The Coalescent Bayesian skyline plot (BSP) was used to infer the past population dynamics [29]. The uniform sampling strategies were used to select datasets with a maximum of 20 sequences per year [30]. To avoid the effect of left censoring [31], the BSPs were truncated at the time of the last coalescent event. Package Tracer was used to plot BSP and lineages-through-time (LTT) plots.

Bayesian phylogeography analysis

An asymmetric discrete trait phylogeography model was specified to explore the spatial diffusion patterns of NDV. Both location and hosts were imported into the model to infer a spreading network with Bayesian stochastic search variable selection (BSSVS) using BEAST 1.10.4 [32]. SpreaD3 v0.9.6 was used to calculate Bayes factor support for each transmission path between discrete location states and hosts [33]. The settings used here can be found in the SpreaD3 tutorials [34]. Only migration links with Bayes factor support of at least 3 were considered. Also, the number of expected location-state and host-state transitions (Markov jump counts) along the branches of the phylogeny using the asymmetric migration model were estimated [35]. Total number of state counts for migration into and out of each region and host were also plotted.

To uncover potential predictors of viral spread, we tested the association between the viral dispersal and predictors (including environmental predictors, poultry farming and live poultry trade predictors) among provinces using generalized linear model (GLM). GLM analyses were run in BEAST v1.10 using prior specifications recommended above on the set of trees obtained by Bayesian phylogenetic analysis [36, 37]. The province-level matrix data of live poultry transportation were referred to a recent research [38]. Province-level poultry farming data (including domestic broiler/layer population of each large, medium and small scale chicken farms and annual output of poultry) were obtained from statistical yearbooks of China, and annual relative humidity and temperature data were obtained from China Meteorological Administration (S3 Table).

Results

Epidemiology

From 2006 to 2019, a total of 4,789 ND epidemics were reported in China, covering 26 provinces, municipalities and autonomous regions, and the Chinese epidemics of ND primarily occurred in the south and southwest of China (S1 Fig). The number of NDV outbreaks showed a downtrend each year, as did the number of cases and deaths over time (Fig 1).

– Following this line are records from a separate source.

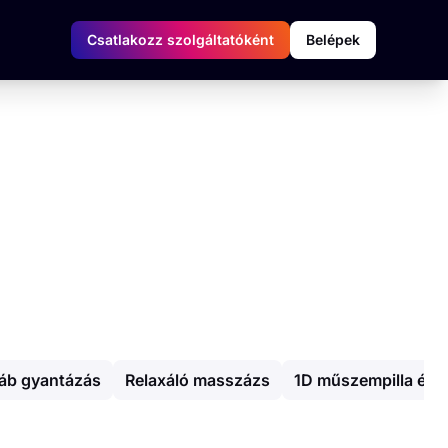
Csatlakozz szolgáltatóként
Belépek
áb gyantázás
Relaxáló masszázs
1D műszempilla épít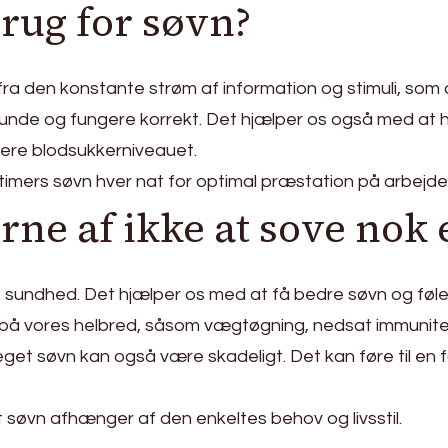
brug for søvn?
e fra den konstante strøm af information og stimuli, so
unde og fungere korrekt. Det hjælper os også med at ho
lere blodsukkerniveauet.
imers søvn hver nat for optimal præstation på arbejdet e
ne af ikke at sove nok 
le sundhed. Det hjælper os med at få bedre søvn og fø
på vores helbred, såsom vægtøgning, nedsat immunitet
 søvn kan også være skadeligt. Det kan føre til en føle
t søvn afhænger af den enkeltes behov og livsstil.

Fig 1. The total number of annual outbreaks, cases, and deaths of NDV in China from 2006 to 2019.

Fig 1

Sequence dataset compilation

The F (N = 876) and HN (N = 387) gene sequences were downloaded from GenBank, and only sequences subtyped as VI and VII-type were retained (F gene: N = 753; HN gene: N = 177). The duplicate, problematic sequences and short (nucleotide length < 1,600 base pair) sequences were removed, leaving 444 taxa of VII-F gene, 72 taxa of VI-F gene, 132 taxa of VII-HN gene and 18 taxa of VI-HN gene. And the VI-HN gene sequences were not used for the subsequent study due to its small number.

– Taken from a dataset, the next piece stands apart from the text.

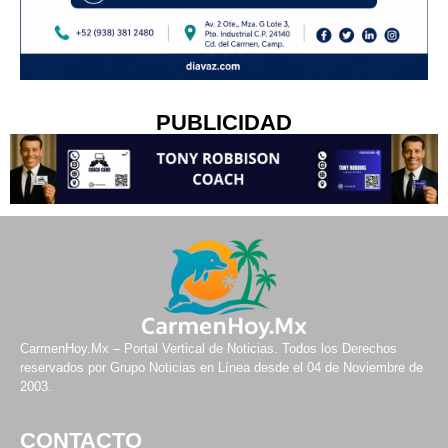
PUBLICIDAD
CarmenHoy.Mx – Portal Vertical de Noticias. Todos los Derechos
reservados por Grupo Noticias en Línea desde el 04 de Noviembre de
2003.
CONTACTO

NDV infection was reported in 19 host species so far. Of these, 6.25% of the VI and VII genotype viruses were reported in wild species and more in domestic poultry (93.56%). Among 25 discrete regions, most NDVs were isolated in Shandong (25.57%) and Jiangsu (24.81%) provinces, followed by Heilongjiang (7.95%) and Guangdong (7.58%). To mitigate the potential impact of sampling biases in following phylodynamic reconstructions, three randomly down-sampling were used to select datasets with a maximum of 15 taxa per location. After down-sampling randomly, three final sets (N = 177, 171 and 178) of VII-F gene were used in the following analysis. As there was small number of sequences of VI-F gene and VII-HN gene, all of the sequences were retained, and the meta-data was listed in S4 Table.

Phylogenetic and population dynamic analysis

A examine for molecular clock signal revealed that there was sufficient accumulation of divergence over the sampling time span to estimate evolutionary rates (S2 Fig). The evolutionary rates and past population dynamics of NDV were inferred using a Bayesian coalescent approach. The mean evolutionary rates of the VI-F, VII-F and VII-HN genes were estimated at 8.07 × 10−4 subs/site/year (95% HPD: 5.06 × 10−4 ~ 1.09 × 10−3), 1.03 × 10−3 subs/site/year (95% HPD: 8.54 × 10− 4 ~ 1.19 × 10−3) and 8.78 × 10−4 subs/site/year (95% HPD: 7.11 × 10−4 ~ 1.05 × 10−3), respectively. For the effective population size of three subsets (VI-F, VII-F and VII-HN), the LTT graphs (S3 Fig) showed that there were no new lineages since 2013. Therefore, we assumed that there was no change imputed in the effective population size from 2013 onwards. Effective population size in BSP plots of VII-F and VII-HN genes showed that an increasing trend was observed from 1995 to 2000, and the trend from 2000 to 2013 kept relatively constant (Fig 2). Compared with VII-genotype, the effective population size of VI-F gene was relatively stable since the 1970s supported by a 95% HPD interval (Fig 2).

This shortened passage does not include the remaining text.